La série JOG qui a succédé aux cartes de la série AMS est maintenant déclassifiée; elle existe dans les versions sol et air. Ci-contre un exemple de la série aérienne, avec des détails utiles aux aviateurs comme l'atitude maximum du relief par carré de 15', mais assez peu de détails toponymiques au sol. La présentation est irréprochable, et le relief de l'Annapurna est enfin exact (même si le chemin imaginaire du “col de Tilicho” subsiste sur cette carte).


Les premières cartes de trekking

Carte Mandala Trekking au 1:125 000e, Round Annapurna Himal, 1990

Il y a une vingtaine d'années, les touristes qui se rendaient au Népal n'avaient à leur disposition que ce type de cartes “au bleu”. Elles permettent au moins de repérer les principaux villages, et de ne pas se tromper de vallée... Ces cartes ont été diffusées à un prix modique jusque dans les années 1990, alors que des cartes plus précises étaient déjà parues.


Carte Nepa Maps au 1:132 000e, Around Annapurna, années 1990

Version en couleurs de la précédente. L'échelle de cette carte, difficile à déterminer en raison de son imprécision, est plutôt proche de 1:140 000.


Carte Mandala Trekking au 1:225 000e, Round Annapurna, 1991

Encore une carte en couleurs, la seule où les courbes de niveaux arrivent à se croiser!

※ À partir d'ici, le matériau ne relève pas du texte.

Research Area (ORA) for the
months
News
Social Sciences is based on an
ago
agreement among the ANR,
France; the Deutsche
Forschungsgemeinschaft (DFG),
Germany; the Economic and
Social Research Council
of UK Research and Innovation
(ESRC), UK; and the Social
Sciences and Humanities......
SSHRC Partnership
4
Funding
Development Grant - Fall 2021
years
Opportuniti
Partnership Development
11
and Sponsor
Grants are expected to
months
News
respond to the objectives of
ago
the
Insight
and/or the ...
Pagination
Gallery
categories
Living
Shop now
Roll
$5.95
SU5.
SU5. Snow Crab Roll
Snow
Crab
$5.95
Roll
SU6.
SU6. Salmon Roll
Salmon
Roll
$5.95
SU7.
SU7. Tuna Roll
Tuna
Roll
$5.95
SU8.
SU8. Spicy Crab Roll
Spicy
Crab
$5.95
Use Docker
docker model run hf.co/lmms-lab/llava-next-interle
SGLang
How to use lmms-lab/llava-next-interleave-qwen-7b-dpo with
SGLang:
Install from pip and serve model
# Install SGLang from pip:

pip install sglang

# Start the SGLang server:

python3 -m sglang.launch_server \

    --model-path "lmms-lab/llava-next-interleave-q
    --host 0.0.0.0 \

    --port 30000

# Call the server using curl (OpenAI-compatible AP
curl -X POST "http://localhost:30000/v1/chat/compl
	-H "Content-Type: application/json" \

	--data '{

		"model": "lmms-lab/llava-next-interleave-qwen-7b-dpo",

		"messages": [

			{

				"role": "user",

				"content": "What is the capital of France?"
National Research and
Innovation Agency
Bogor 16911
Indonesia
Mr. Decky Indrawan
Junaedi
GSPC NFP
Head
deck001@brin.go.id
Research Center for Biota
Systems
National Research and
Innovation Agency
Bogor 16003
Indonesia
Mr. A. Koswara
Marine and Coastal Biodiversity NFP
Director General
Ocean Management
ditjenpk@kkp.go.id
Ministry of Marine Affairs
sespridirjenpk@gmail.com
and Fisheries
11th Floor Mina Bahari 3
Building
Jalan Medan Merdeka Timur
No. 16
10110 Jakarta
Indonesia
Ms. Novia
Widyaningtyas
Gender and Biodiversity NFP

Cette carte a son intérêt pour la toponymie, mais ne permet guère de s'éloigner du Tour des Annapurnas.


La carte de l'ACAP

Carte au 1:125 000e publiée en 1988 par l'Annapurna Conservation Area Project

En 1988, l'ACAP — l'organisme chargé de gérer le Parc National de l'Annapurna — publiait la première carte de qualité du massif (relief avec estompage, équidistance 100 mètres, le tracé des chemins reste approximatif). Le tirage sur papier glacé est un peu sombre. Le verso comporte une description du massif et des conseils aux trekkers.

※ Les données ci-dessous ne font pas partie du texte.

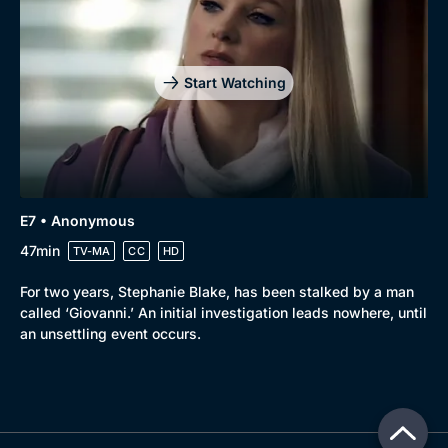
Start Watching
E7 • Anonymous
47min
TV-MA
CC
HD
For two years, Stephanie Blake, has been stalked by a man
called ‘Giovanni.’ An initial investigation leads nowhere, until
an unsettling event occurs.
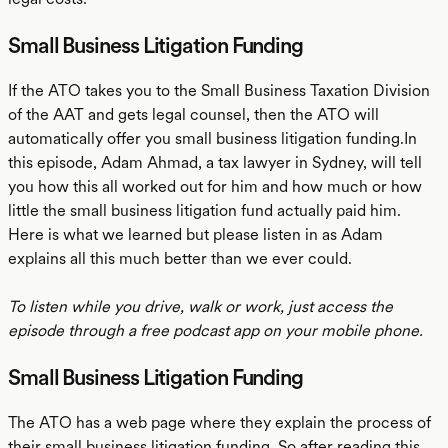
Small Business Litigation Funding
If the ATO takes you to the Small Business Taxation Division
of the AAT and gets legal counsel, then the ATO will
automatically offer you small business litigation funding.In
this episode, Adam Ahmad, a tax lawyer in Sydney, will tell
you how this all worked out for him and how much or how
little the small business litigation fund actually paid him.
Here is what we learned but please listen in as Adam
explains all this much better than we ever could.
To listen while you drive, walk or work, just access the
episode through a free podcast app on your mobile phone.
Small Business Litigation Funding
The ATO has a web page where they explain the process of
their small business litigation funding. So after reading this,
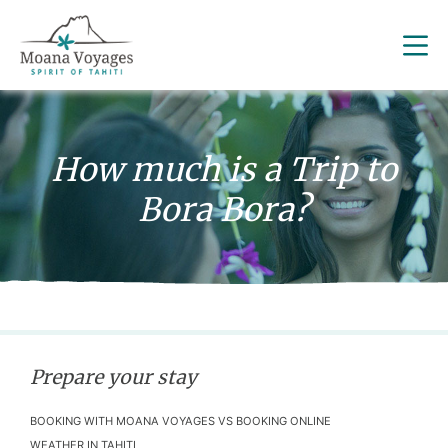
How much is a Trip to
Bora Bora?
Prepare your stay
BOOKING WITH MOANA VOYAGES VS BOOKING ONLINE
WEATHER IN TAHITI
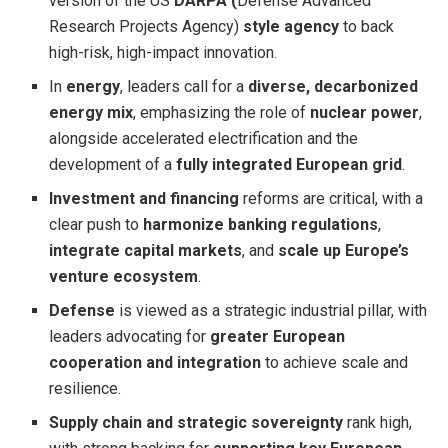
version of the US
DARPA
(
Defense Advanced
Research Projects Agency)
style agency
to back
high-risk, high-impact innovation.
In
energy
, leaders call for a
diverse, decarbonized
energy mix
, emphasizing the role of
nuclear power
,
alongside accelerated electrification and the
development of a
fully integrated European grid
.
Investment and financing
reforms are critical, with a
clear push to
harmonize banking regulations
,
integrate capital markets
, and
scale up Europe’s
venture ecosystem
.
Defense
is viewed as a strategic industrial pillar, with
leaders advocating for
greater European
cooperation and integration
to achieve scale and
resilience.
Supply chain and strategic sovereignty
rank high,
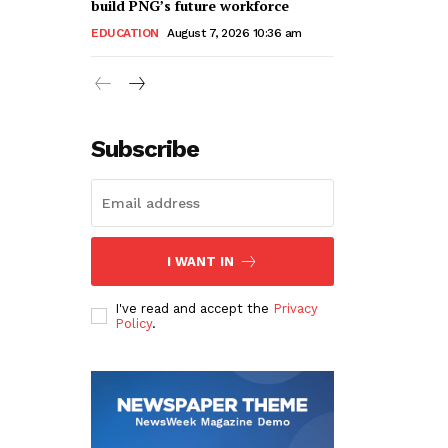
build PNG’s future workforce
EDUCATION
August 7, 2026 10:36 am
Subscribe
I WANT IN
I've read and accept the
Privacy
Policy
.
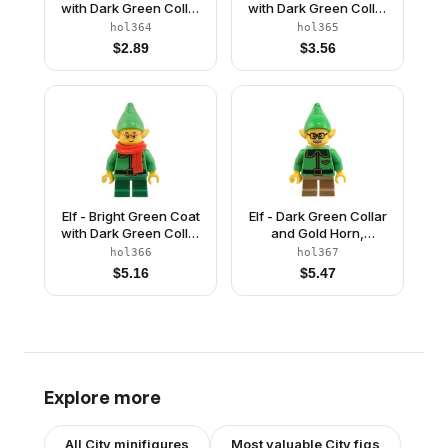
with Dark Green Collar
with Dark Green Collar
and Gold Horn, Open
and Gold Horn, Reddish
hol364
hol365
Mouth Smile with
Brown Helmet, and
$
2.89
$
3.56
Freckles
Dark Bluish Gray
Goggles
Elf - Bright Green Coat
Elf - Dark Green Collar
with Dark Green Collar
and Gold Horn,
and Gold Horn, Red
Moustache and
hol366
hol367
Scarf, Glasses
Glasses
$
5.16
$
5.47
Explore more
All
City
minifigures
Most valuable
City
figs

puis vint le Pr Schneider...

Nepal-Kartenwerk der Arbeitsgemeinschaft für vergleichende Hochgebirgsforschung, feuille n°9 au 1:100 000e Annapurna dite “carte Schneider”, Nelles Verlag 1993

Erwin Schneider (1906-1987), alpiniste et explorateur, a participé à de nombreuses expéditions (Kangchenjunga, Lhotse, Nanga Parbat, Pic Lénine, Codillère blanche...). Il est connu pour ses cartes détaillées des principaux massifs du Népal; dans cette série, la carte de l'Annapurna fut publiée après sa mort, mais les touristes la désignent toujours sous le nom de “carte Schneider”.
Outre son indéniable qualité esthétique, cette carte reste la référence pour le relief et les altitudes; la toponymie est assez fidèle. En revanche, les chemins et les ponts ne sont plus très à jour. On la complètera donc par une carte touristique récente.

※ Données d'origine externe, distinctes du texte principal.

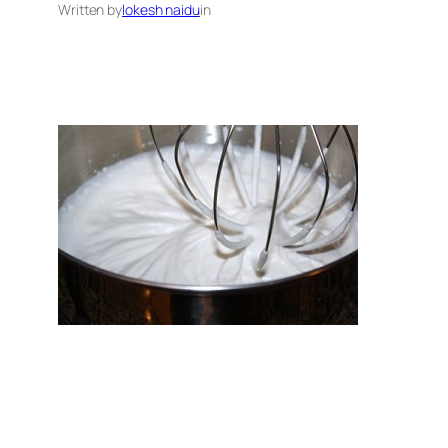
Written by
lokesh naidu
in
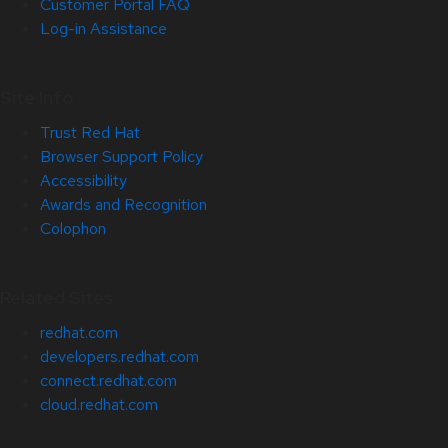
Customer Portal FAQ
Log-in Assistance
Site Info
Trust Red Hat
Browser Support Policy
Accessibility
Awards and Recognition
Colophon
Related Sites
redhat.com
developers.redhat.com
connect.redhat.com
cloud.redhat.com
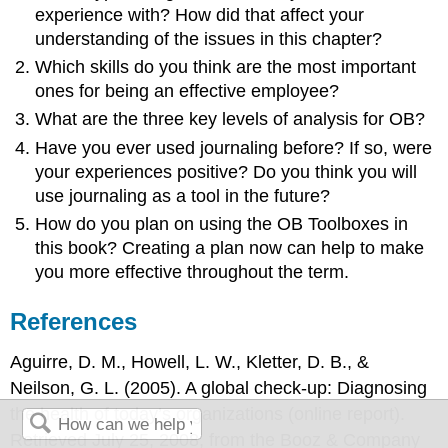
experience with? How did that affect your
understanding of the issues in this chapter?
Which skills do you think are the most important
ones for being an effective employee?
What are the three key levels of analysis for OB?
Have you ever used journaling before? If so, were
your experiences positive? Do you think you will
use journaling as a tool in the future?
How do you plan on using the OB Toolboxes in
this book? Creating a plan now can help to make
you more effective throughout the term.
References
Aguirre, D. M., Howell, L. W., Kletter, D. B., &
Neilson, G. L. (2005). A global check-up: Diagnosing
the health of today’s organizations (online report).
Retrieved July 25, 2008, from the Booz & Company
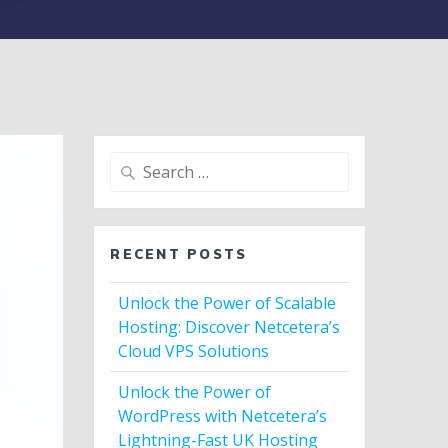
Search
for:
RECENT POSTS
Unlock the Power of Scalable
Hosting: Discover Netcetera’s
Cloud VPS Solutions
Unlock the Power of
WordPress with Netcetera’s
Lightning-Fast UK Hosting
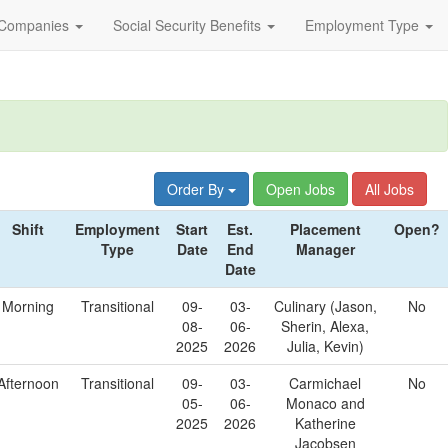
Companies
Social Security Benefits
Employment Type
Order By
Open Jobs
All Jobs
Shift
Employment
Start
Est.
Placement
Open?
Type
Date
End
Manager
Date
Morning
Transitional
09-
03-
Culinary (Jason,
No
08-
06-
Sherin, Alexa,
2025
2026
Julia, Kevin)
Afternoon
Transitional
09-
03-
Carmichael
No
05-
06-
Monaco and
2025
2026
Katherine
Jacobsen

Les cartes de trekking récentes

Carte Nepa Maps au 1:125 000e, Tilicho hidden lake, 2002

Bon nombre de cartes ont réutilisé le fond le la carte Schneider, en «simplifiant» le relief, en mettant à jour le tracé des chemins et en ajoutant des informations utiles aux touristes (curiosités, commerces, checkposts...). Les Nepa Maps ont publié au plusieurs versions différentes de cette carte (j'en possède au moins trois...)


échelle 59 pixels/km.

0 5 km

La carte officielle du Népal au 1:50 000e

carte topographique du Népal au 1:50 000e publiée par le gouvernement du Népal en coopération avec le gouvernement Finlandais, feuille n° 2883 08 Tilicho, 2001

Etablie en coopération avec Finmap et le gouvernement Finlandais, la carte officielle du Népal couvre maintenant tout le pays au 1:50 000e, et certaines régions au 1:25 000e. Faisant appel aux relevés aériens et au GPS, cette carte n'a rien à envier aux réalisations européennes. Sans estompage, elle est d'une lecture délicate, mais gageons que les éditeurs comme Nepa Maps l'utiliseront bientôt pour leurs séries touristiques (c'est déjà le cas pour la vallée de Naar-Phu, The Lost Valleys).